* [Your task]
An exact repetition of all the entries that follow is required.

* [Data for analysis]
____________________

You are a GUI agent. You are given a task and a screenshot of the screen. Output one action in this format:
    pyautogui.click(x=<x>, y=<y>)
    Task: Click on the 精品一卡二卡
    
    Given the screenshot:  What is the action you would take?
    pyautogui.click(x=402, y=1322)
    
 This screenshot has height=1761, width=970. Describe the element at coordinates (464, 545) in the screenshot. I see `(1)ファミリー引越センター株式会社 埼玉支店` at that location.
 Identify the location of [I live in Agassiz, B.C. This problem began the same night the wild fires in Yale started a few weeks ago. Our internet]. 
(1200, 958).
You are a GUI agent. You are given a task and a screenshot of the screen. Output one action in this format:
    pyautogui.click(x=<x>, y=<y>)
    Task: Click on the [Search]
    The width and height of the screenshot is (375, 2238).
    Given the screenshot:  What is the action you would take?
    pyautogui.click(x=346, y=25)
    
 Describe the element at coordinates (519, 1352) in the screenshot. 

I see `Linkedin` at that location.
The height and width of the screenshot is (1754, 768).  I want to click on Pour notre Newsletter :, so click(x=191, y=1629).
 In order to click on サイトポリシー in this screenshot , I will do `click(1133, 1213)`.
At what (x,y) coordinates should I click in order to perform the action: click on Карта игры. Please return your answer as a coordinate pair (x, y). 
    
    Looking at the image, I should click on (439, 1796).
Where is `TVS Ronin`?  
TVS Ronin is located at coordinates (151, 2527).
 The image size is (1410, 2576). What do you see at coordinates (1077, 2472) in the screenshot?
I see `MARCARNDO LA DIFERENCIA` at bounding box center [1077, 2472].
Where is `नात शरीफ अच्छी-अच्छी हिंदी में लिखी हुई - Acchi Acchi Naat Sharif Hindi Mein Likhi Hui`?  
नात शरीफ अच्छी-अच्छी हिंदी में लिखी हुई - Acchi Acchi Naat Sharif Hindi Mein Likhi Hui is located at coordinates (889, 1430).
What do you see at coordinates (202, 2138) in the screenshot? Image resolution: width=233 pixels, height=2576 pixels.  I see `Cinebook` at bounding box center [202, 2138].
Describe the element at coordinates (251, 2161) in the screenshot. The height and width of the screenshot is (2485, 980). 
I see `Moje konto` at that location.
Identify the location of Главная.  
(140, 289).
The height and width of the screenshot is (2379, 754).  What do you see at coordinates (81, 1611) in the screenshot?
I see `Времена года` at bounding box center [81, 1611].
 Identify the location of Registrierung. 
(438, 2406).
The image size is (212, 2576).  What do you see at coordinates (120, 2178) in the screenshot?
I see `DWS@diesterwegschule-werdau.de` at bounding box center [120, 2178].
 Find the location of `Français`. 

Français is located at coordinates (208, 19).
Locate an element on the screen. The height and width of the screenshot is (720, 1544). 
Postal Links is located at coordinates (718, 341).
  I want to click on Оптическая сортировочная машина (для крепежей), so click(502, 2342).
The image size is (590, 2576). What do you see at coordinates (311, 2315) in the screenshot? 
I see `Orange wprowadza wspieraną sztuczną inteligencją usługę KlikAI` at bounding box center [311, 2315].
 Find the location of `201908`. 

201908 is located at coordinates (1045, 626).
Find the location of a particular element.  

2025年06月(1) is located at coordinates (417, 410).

____________________

* [Output for this exercise]
You are a GUI agent. You are given a task and a screenshot of the screen. Output one action in this format:
    pyautogui.click(x=<x>, y=<y>)
    Task: Click on the 精品一卡二卡
    
    Given the screenshot:  What is the action you would take?
    pyautogui.click(x=402, y=1322)
    
 This screenshot has height=1761, width=970. Describe the element at coordinates (464, 545) in the screenshot. I see `(1)ファミリー引越センター株式会社 埼玉支店` at that location.
 Identify the location of [I live in Agassiz, B.C. This problem began the same night the wild fires in Yale started a few weeks ago. Our internet]. 
(1200, 958).
You are a GUI agent. You are given a task and a screenshot of the screen. Output one action in this format:
    pyautogui.click(x=<x>, y=<y>)
    Task: Click on the [Search]
    The width and height of the screenshot is (375, 2238).
    Given the screenshot:  What is the action you would take?
    pyautogui.click(x=346, y=25)
    
 Describe the element at coordinates (519, 1352) in the screenshot. 

I see `Linkedin` at that location.
The height and width of the screenshot is (1754, 768).  I want to click on Pour notre Newsletter :, so click(x=191, y=1629).
 In order to click on サイトポリシー in this screenshot , I will do `click(1133, 1213)`.
At what (x,y) coordinates should I click in order to perform the action: click on Карта игры. Please return your answer as a coordinate pair (x, y). 
    
    Looking at the image, I should click on (439, 1796).
Where is `TVS Ronin`?  
TVS Ronin is located at coordinates (151, 2527).
 The image size is (1410, 2576). What do you see at coordinates (1077, 2472) in the screenshot?
I see `MARCARNDO LA DIFERENCIA` at bounding box center [1077, 2472].
Where is `नात शरीफ अच्छी-अच्छी हिंदी में लिखी हुई - Acchi Acchi Naat Sharif Hindi Mein Likhi Hui`?  
नात शरीफ अच्छी-अच्छी हिंदी में लिखी हुई - Acchi Acchi Naat Sharif Hindi Mein Likhi Hui is located at coordinates (889, 1430).
What do you see at coordinates (202, 2138) in the screenshot? Image resolution: width=233 pixels, height=2576 pixels.  I see `Cinebook` at bounding box center [202, 2138].
Describe the element at coordinates (251, 2161) in the screenshot. The height and width of the screenshot is (2485, 980). 
I see `Moje konto` at that location.
Identify the location of Главная.  
(140, 289).
The height and width of the screenshot is (2379, 754).  What do you see at coordinates (81, 1611) in the screenshot?
I see `Времена года` at bounding box center [81, 1611].
 Identify the location of Registrierung. 
(438, 2406).
The image size is (212, 2576).  What do you see at coordinates (120, 2178) in the screenshot?
I see `DWS@diesterwegschule-werdau.de` at bounding box center [120, 2178].
 Find the location of `Français`. 

Français is located at coordinates (208, 19).
Locate an element on the screen. The height and width of the screenshot is (720, 1544). 
Postal Links is located at coordinates (718, 341).
  I want to click on Оптическая сортировочная машина (для крепежей), so click(502, 2342).
The image size is (590, 2576). What do you see at coordinates (311, 2315) in the screenshot? 
I see `Orange wprowadza wspieraną sztuczną inteligencją usługę KlikAI` at bounding box center [311, 2315].
 Find the location of `201908`. 

201908 is located at coordinates (1045, 626).
Find the location of a particular element.  

2025年06月(1) is located at coordinates (417, 410).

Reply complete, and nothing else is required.